The break-in claim surfaced as law enforcement and federal officials continue to expose a massive fraud network centered in Minneapolis, involving food assistance, housing, and child care payments. Authorities say at least $1 billion has already been identified as fraudulent, with federal prosecutors warning the total could climb as high as $9 billion. Ninety-two people have been charged so far, 80 of them Somali immigrants.

Late Tuesday, the U.S. Department of Health and Human Services announced it was freezing all federal child care payments to Minnesota unless the state can prove the funds are being used lawfully. The payments totaled roughly $185 million in 2025 alone.

Minnesota Gov. Tim Walz, under intensifying scrutiny for allowing fraud to metastasize for years, responded by attacking the Trump administration rather than addressing the substance of the findings. “This is Trump’s long game,” Walz wrote on X Tuesday night, claiming the administration was politicizing fraud enforcement to defund programs — despite federal officials pointing to documented abuse and ongoing criminal cases.
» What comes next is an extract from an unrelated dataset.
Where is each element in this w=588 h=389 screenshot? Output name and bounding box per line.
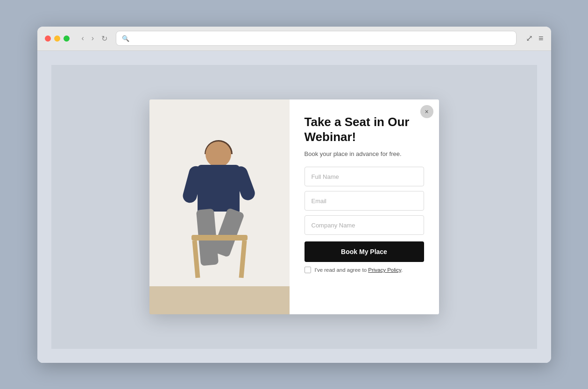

Meanwhile, questions continue to swirl around facilities already flagged by investigators. Reporters visiting several sites highlighted in Shirley’s video found at least one — Quality “Learing” Center — operating with children inside despite state officials previously saying it had been shut down. The Minnesota Department of Children, Youth, and Families later issued a confusing clarification, saying the center initially reported it would close but later claimed it would remain open.

As Minnesota scrambles to respond to the funding freeze and mounting arrests, the conflicting accounts surrounding the Nakomis Day Care incident underscore a broader problem confronting state leaders: a system so riddled with gaps and contradictions that even basic facts — like whether records were actually stolen — are now in dispute, while taxpayers are left holding the bill.